What to produce: The listing is to be returned word for word, without its images.

======== Data shown ========

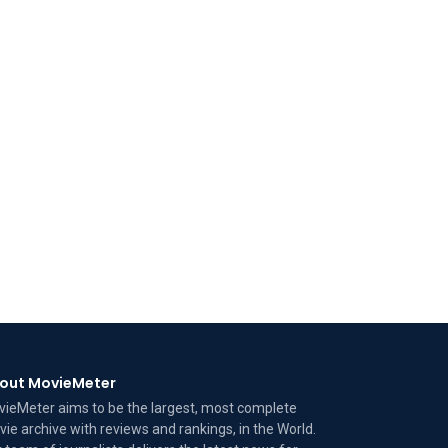
out MovieMeter
ieMeter aims to be the largest, most complete
ie archive with reviews and rankings, in the World.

========

Response to the exercise:
out MovieMeter
ieMeter aims to be the largest, most complete
ie archive with reviews and rankings, in the World.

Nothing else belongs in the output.